*YOUR GOAL*
In your copy, reproduce each entry exactly and include no picture.

-- DATA follows --

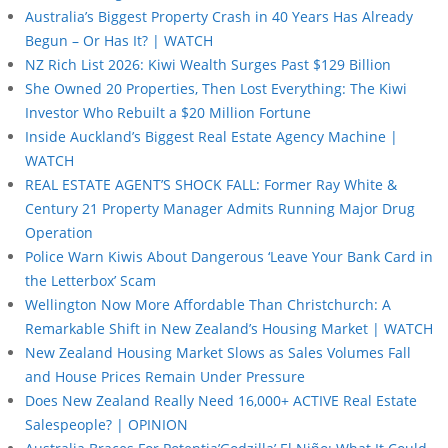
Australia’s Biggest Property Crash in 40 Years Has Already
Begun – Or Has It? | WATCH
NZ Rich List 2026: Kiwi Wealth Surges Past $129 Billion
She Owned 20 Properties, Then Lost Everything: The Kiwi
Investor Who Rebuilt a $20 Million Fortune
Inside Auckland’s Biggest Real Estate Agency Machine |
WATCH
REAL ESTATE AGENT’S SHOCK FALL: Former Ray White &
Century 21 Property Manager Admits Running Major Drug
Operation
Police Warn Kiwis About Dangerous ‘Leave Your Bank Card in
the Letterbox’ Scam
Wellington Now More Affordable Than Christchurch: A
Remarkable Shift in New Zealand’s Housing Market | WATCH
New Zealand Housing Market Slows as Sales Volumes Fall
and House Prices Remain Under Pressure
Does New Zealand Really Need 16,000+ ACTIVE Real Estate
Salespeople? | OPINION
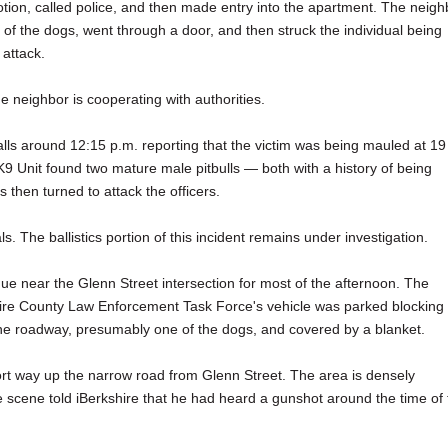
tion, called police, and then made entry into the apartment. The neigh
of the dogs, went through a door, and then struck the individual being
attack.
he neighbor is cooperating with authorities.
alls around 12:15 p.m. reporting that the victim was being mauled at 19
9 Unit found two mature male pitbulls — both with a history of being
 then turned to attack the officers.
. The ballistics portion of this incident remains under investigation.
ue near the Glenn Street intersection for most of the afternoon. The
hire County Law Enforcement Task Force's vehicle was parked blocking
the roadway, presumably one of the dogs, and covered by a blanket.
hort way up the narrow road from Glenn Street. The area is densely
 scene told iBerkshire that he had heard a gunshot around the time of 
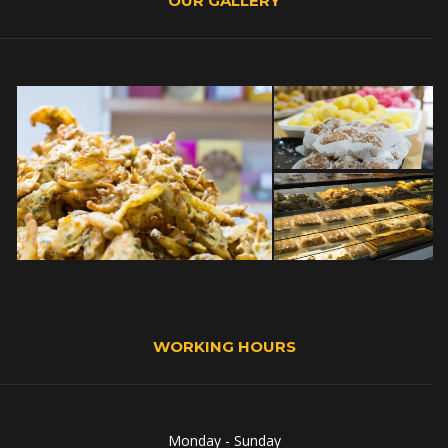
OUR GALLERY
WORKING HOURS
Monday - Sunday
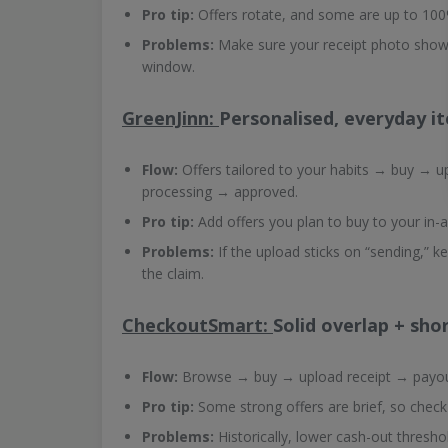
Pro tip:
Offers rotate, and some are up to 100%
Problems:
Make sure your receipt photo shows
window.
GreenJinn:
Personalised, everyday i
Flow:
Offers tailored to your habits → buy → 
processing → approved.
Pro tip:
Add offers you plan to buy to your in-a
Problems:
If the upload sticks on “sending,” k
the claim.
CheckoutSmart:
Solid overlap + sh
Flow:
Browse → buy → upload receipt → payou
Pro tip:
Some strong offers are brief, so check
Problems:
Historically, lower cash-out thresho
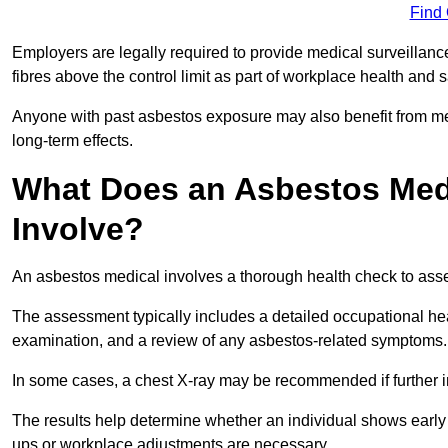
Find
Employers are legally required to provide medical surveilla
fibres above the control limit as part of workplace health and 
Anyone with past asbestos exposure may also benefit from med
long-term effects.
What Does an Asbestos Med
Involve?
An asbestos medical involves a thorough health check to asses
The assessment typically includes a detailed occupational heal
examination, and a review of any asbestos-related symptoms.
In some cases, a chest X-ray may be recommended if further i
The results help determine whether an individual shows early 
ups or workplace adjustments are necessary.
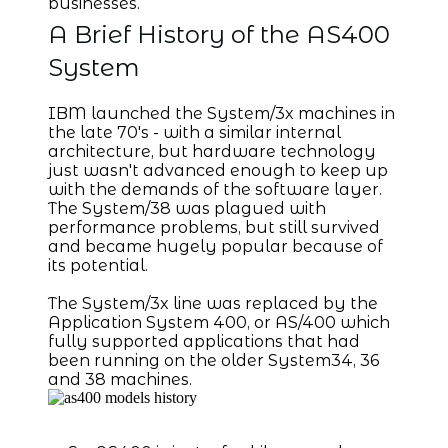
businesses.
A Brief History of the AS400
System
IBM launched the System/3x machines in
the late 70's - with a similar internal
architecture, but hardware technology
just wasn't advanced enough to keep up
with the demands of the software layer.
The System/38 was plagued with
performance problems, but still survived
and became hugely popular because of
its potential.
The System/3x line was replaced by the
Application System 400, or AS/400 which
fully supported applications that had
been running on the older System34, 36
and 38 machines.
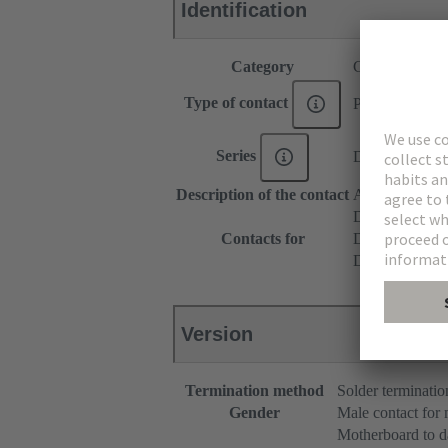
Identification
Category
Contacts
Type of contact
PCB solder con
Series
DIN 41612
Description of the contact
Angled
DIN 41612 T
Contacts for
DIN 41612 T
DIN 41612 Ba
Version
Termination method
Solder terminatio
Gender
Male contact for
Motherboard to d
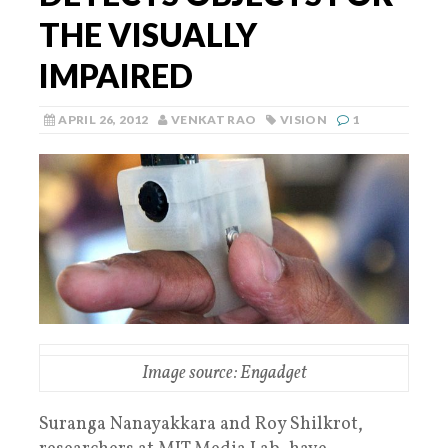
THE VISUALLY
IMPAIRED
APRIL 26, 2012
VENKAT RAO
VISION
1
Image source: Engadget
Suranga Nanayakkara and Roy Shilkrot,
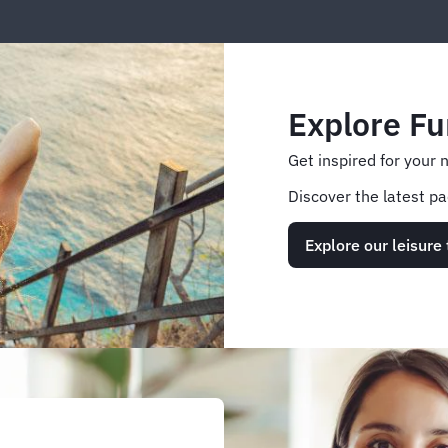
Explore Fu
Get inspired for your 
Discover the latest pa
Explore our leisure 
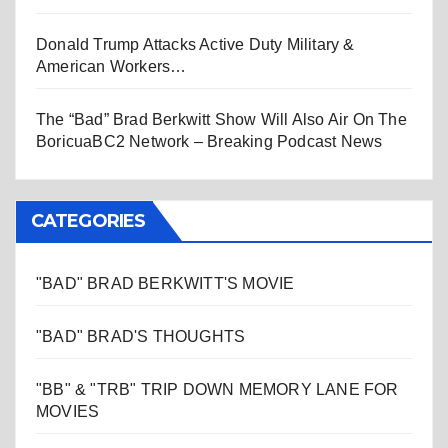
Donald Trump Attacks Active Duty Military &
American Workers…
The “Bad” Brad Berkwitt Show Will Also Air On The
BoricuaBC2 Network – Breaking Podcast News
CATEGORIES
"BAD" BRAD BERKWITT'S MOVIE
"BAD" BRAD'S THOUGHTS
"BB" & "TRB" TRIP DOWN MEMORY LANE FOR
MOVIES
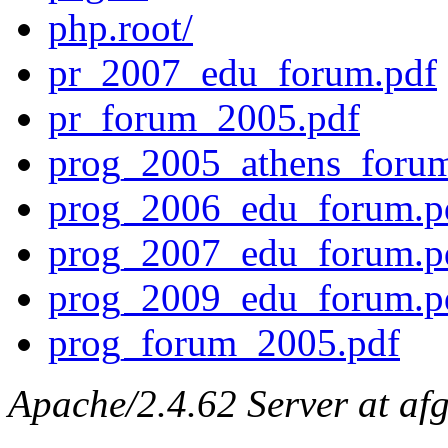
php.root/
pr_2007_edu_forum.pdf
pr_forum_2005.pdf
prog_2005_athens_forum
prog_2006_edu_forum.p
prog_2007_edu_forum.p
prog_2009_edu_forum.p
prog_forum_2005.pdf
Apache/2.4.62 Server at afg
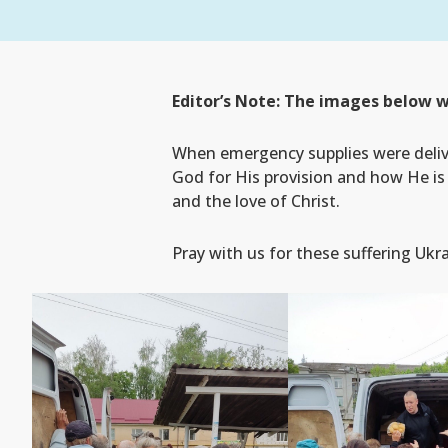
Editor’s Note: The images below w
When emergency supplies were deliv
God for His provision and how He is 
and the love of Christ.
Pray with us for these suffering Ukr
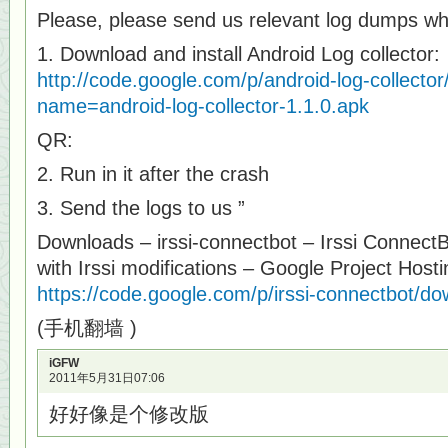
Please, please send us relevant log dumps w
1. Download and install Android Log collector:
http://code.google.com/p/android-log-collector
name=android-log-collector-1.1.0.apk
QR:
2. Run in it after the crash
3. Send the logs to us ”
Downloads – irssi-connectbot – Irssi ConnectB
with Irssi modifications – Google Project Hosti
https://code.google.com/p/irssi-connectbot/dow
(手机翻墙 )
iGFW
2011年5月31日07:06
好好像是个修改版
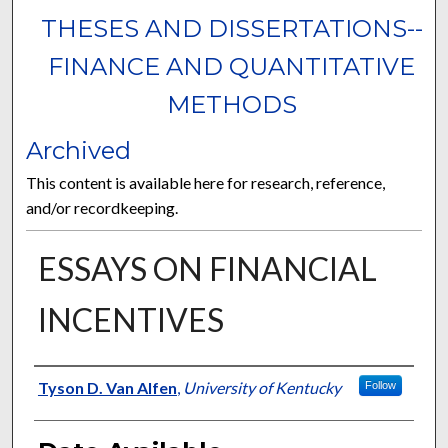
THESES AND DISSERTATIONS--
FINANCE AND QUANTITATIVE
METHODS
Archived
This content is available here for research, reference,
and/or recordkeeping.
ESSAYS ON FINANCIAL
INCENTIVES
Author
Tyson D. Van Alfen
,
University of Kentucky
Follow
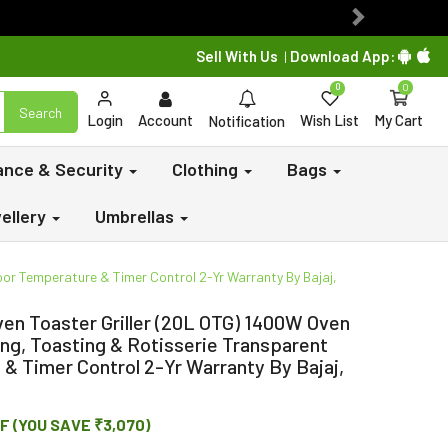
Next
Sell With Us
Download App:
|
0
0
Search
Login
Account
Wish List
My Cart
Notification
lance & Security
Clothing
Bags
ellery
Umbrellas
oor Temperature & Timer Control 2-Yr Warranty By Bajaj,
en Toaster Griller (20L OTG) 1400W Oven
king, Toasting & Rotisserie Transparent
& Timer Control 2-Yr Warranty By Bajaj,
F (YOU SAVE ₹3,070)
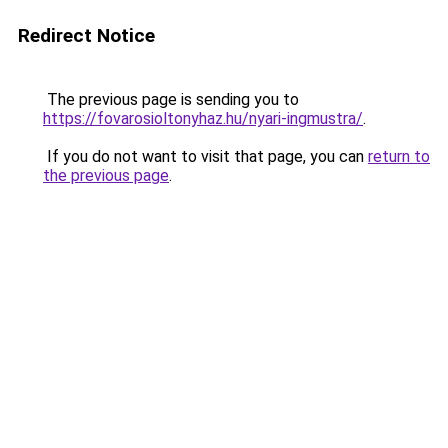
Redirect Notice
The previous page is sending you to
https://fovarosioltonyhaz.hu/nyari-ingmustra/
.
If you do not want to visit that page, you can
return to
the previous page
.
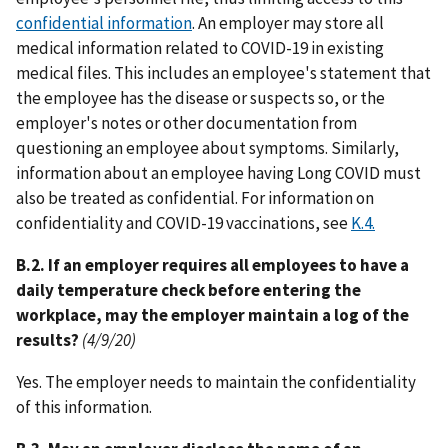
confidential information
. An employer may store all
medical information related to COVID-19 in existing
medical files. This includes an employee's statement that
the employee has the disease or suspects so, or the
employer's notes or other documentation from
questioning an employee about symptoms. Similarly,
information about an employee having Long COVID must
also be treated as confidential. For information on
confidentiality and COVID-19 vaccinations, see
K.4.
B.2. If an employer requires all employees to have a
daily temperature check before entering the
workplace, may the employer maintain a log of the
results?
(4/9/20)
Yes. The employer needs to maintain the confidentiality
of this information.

-- DATA concluded --

*COMPLETED TASK*
Australia’s Biggest Property Crash in 40 Years Has Already
Begun – Or Has It? | WATCH
NZ Rich List 2026: Kiwi Wealth Surges Past $129 Billion
She Owned 20 Properties, Then Lost Everything: The Kiwi
Investor Who Rebuilt a $20 Million Fortune
Inside Auckland’s Biggest Real Estate Agency Machine |
WATCH
REAL ESTATE AGENT’S SHOCK FALL: Former Ray White &
Century 21 Property Manager Admits Running Major Drug
Operation
Police Warn Kiwis About Dangerous ‘Leave Your Bank Card in
the Letterbox’ Scam
Wellington Now More Affordable Than Christchurch: A
Remarkable Shift in New Zealand’s Housing Market | WATCH
New Zealand Housing Market Slows as Sales Volumes Fall
and House Prices Remain Under Pressure
Does New Zealand Really Need 16,000+ ACTIVE Real Estate
Salespeople? | OPINION
tion, called police, and then made entry into the apartment. The neigh
of the dogs, went through a door, and then struck the individual being
attack.
he neighbor is cooperating with authorities.
alls around 12:15 p.m. reporting that the victim was being mauled at 19
9 Unit found two mature male pitbulls — both with a history of being
 then turned to attack the officers.
. The ballistics portion of this incident remains under investigation.
ue near the Glenn Street intersection for most of the afternoon. The
hire County Law Enforcement Task Force's vehicle was parked blocking
the roadway, presumably one of the dogs, and covered by a blanket.
hort way up the narrow road from Glenn Street. The area is densely
 scene told iBerkshire that he had heard a gunshot around the time of 
OUR GALLERY
WORKING HOURS
Monday - Sunday
Pro tip:
Offers rotate, and some are up to 100%
Problems:
Make sure your receipt photo shows
window.
GreenJinn:
Personalised, everyday i
Flow:
Offers tailored to your habits → buy → 
processing → approved.
Pro tip:
Add offers you plan to buy to your in-a
Problems:
If the upload sticks on “sending,” k
the claim.
CheckoutSmart:
Solid overlap + sh
Flow:
Browse → buy → upload receipt → payou
Pro tip:
Some strong offers are brief, so check
Problems:
Historically, lower cash-out thresho
Find
Employers are legally required to provide medical surveilla
fibres above the control limit as part of workplace health and 
Anyone with past asbestos exposure may also benefit from med
long-term effects.
What Does an Asbestos Med
Involve?
An asbestos medical involves a thorough health check to asses
The assessment typically includes a detailed occupational heal
examination, and a review of any asbestos-related symptoms.
In some cases, a chest X-ray may be recommended if further i
The results help determine whether an individual shows early 
ups or workplace adjustments are necessary.
businesses.
A Brief History of the AS400
System
IBM launched the System/3x machines in
the late 70's - with a similar internal
architecture, but hardware technology
just wasn't advanced enough to keep up
with the demands of the software layer.
The System/38 was plagued with
performance problems, but still survived
and became hugely popular because of
its potential.
The System/3x line was replaced by the
Application System 400, or AS/400 which
fully supported applications that had
been running on the older System34, 36
and 38 machines.
Identification
Category
Contacts
Type of contact
PCB solder con
Series
DIN 41612
Description of the contact
Angled
DIN 41612 T
Contacts for
DIN 41612 T
DIN 41612 Ba
Version
Termination method
Solder terminatio
Gender
Male contact for
Motherboard to d
THE VISUALLY
IMPAIRED
APRIL 26, 2012
VENKAT RAO
VISION
1
Image source: Engadget
Suranga Nanayakkara and Roy Shilkrot,
Explore Fu
Get inspired for your 
Discover the latest pa
Explore our leisure 
Donald Trump Attacks Active Duty Military &
American Workers…
The “Bad” Brad Berkwitt Show Will Also Air On The
BoricuaBC2 Network – Breaking Podcast News
CATEGORIES
"BAD" BRAD BERKWITT'S MOVIE
"BAD" BRAD'S THOUGHTS
"BB" & "TRB" TRIP DOWN MEMORY LANE FOR
MOVIES
php.root/
pr_2007_edu_forum.pdf
pr_forum_2005.pdf
prog_2005_athens_forum
prog_2006_edu_forum.p
prog_2007_edu_forum.p
prog_2009_edu_forum.p
prog_forum_2005.pdf
Apache/2.4.62 Server at afg
Editor’s Note: The images below w
When emergency supplies were deliv
God for His provision and how He is 
and the love of Christ.
Pray with us for these suffering Ukr
Please, please send us relevant log dumps w
1. Download and install Android Log collector:
http://code.google.com/p/android-log-collector
name=android-log-collector-1.1.0.apk
QR:
2. Run in it after the crash
3. Send the logs to us ”
Downloads – irssi-connectbot – Irssi ConnectB
with Irssi modifications – Google Project Hosti
https://code.google.com/p/irssi-connectbot/dow
(手机翻墙 )
iGFW
2011年5月31日07:06
好好像是个修改版
THESES AND DISSERTATIONS--
FINANCE AND QUANTITATIVE
METHODS
Archived
This content is available here for research, reference,
and/or recordkeeping.
ESSAYS ON FINANCIAL
INCENTIVES
Author
Tyson D. Van Alfen
,
University of Kentucky
Follow
Next
Sell With Us
Download App:
|
0
0
Search
Login
Account
Wish List
My Cart
Notification
lance & Security
Clothing
Bags
ellery
Umbrellas
oor Temperature & Timer Control 2-Yr Warranty By Bajaj,
en Toaster Griller (20L OTG) 1400W Oven
king, Toasting & Rotisserie Transparent
& Timer Control 2-Yr Warranty By Bajaj,
F (YOU SAVE ₹3,070)
Redirect Notice
The previous page is sending you to
https://fovarosioltonyhaz.hu/nyari-ingmustra/
.
If you do not want to visit that page, you can
return to
the previous page
.
confidential information
. An employer may store all
medical information related to COVID-19 in existing
medical files. This includes an employee's statement that
the employee has the disease or suspects so, or the
employer's notes or other documentation from
questioning an employee about symptoms. Similarly,
information about an employee having Long COVID must
also be treated as confidential. For information on
confidentiality and COVID-19 vaccinations, see
K.4.
B.2. If an employer requires all employees to have a
daily temperature check before entering the
workplace, may the employer maintain a log of the
results?
(4/9/20)
Yes. The employer needs to maintain the confidentiality
of this information.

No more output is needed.